## Work request
Extract exactly and only the lines from the one containing "Teamerlebnis" through the end of the entries below. Pictures should not appear in the copy.

## Extracted page text data
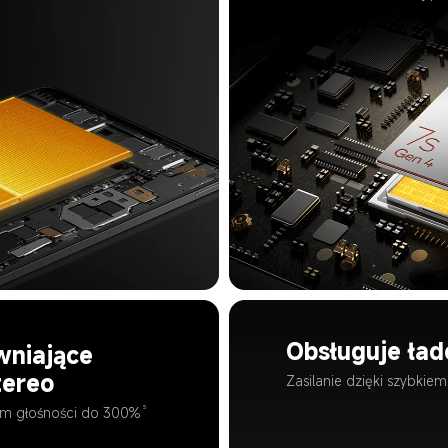
Obsługuje ła
wniające 
tereo
Zasilanie dzięki szybkie
5
em głośności do 300%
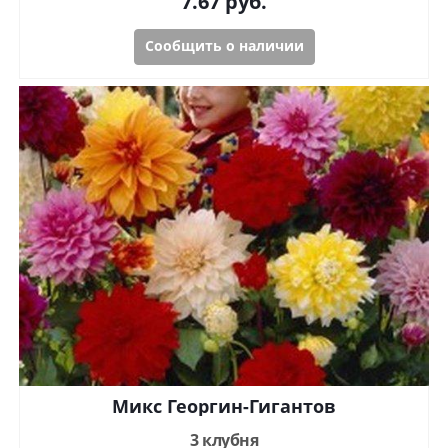
7.67
руб.
Сообщить о наличии
Микс Георгин-Гигантов
3 клубня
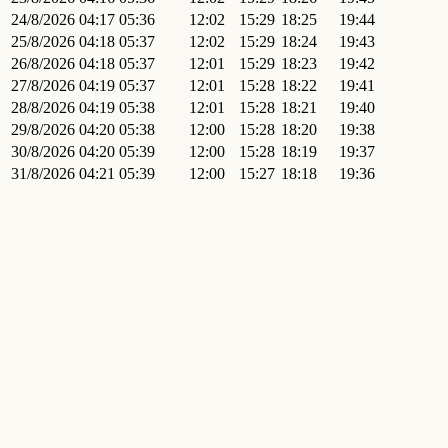
24/8/2026
04:17
05:36
12:02
15:29
18:25
19:44
25/8/2026
04:18
05:37
12:02
15:29
18:24
19:43
26/8/2026
04:18
05:37
12:01
15:29
18:23
19:42
27/8/2026
04:19
05:37
12:01
15:28
18:22
19:41
28/8/2026
04:19
05:38
12:01
15:28
18:21
19:40
29/8/2026
04:20
05:38
12:00
15:28
18:20
19:38
30/8/2026
04:20
05:39
12:00
15:28
18:19
19:37
31/8/2026
04:21
05:39
12:00
15:27
18:18
19:36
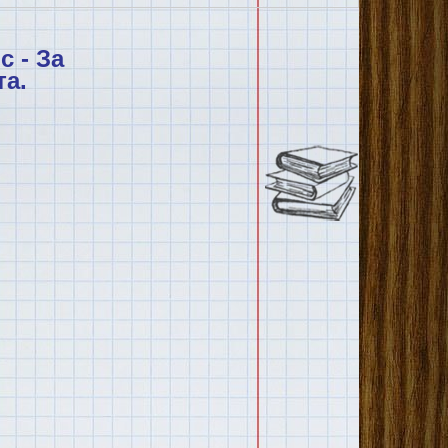
 - За
та.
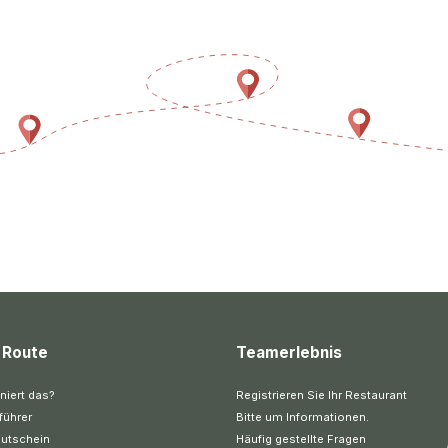
 Route
Teamerlebnis
niert das?
Registrieren Sie Ihr Restaurant
führer
Bitte um Informationen.
utschein
Häufig gestellte Fragen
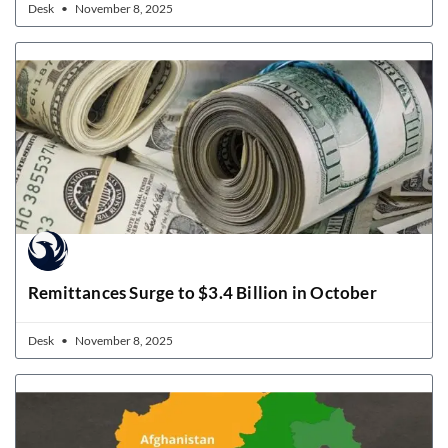
Desk
November 8, 2025
Remittances Surge to $3.4 Billion in October
Desk
November 8, 2025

## Solution for this problem
Teamerlebnis
niert das?
Registrieren Sie Ihr Restaurant
führer
Bitte um Informationen.
utschein
Häufig gestellte Fragen
Desk
November 8, 2025
Remittances Surge to $3.4 Billion in October
Desk
November 8, 2025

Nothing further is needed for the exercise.